----- Entries shown -----

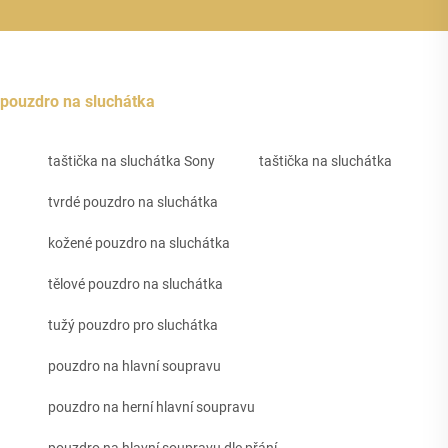
pouzdro na sluchátka
taštička na sluchátka Sony
taštička na sluchátka
tvrdé pouzdro na sluchátka
kožené pouzdro na sluchátka
tělové pouzdro na sluchátka
tužý pouzdro pro sluchátka
pouzdro na hlavní soupravu
pouzdro na herní hlavní soupravu
pouzdro na hlavní soupravu dle přání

-----

Print all the lines above again exactly, without any pictures.

pouzdro na sluchátka
taštička na sluchátka Sony
taštička na sluchátka
tvrdé pouzdro na sluchátka
kožené pouzdro na sluchátka
tělové pouzdro na sluchátka
tužý pouzdro pro sluchátka
pouzdro na hlavní soupravu
pouzdro na herní hlavní soupravu
pouzdro na hlavní soupravu dle přání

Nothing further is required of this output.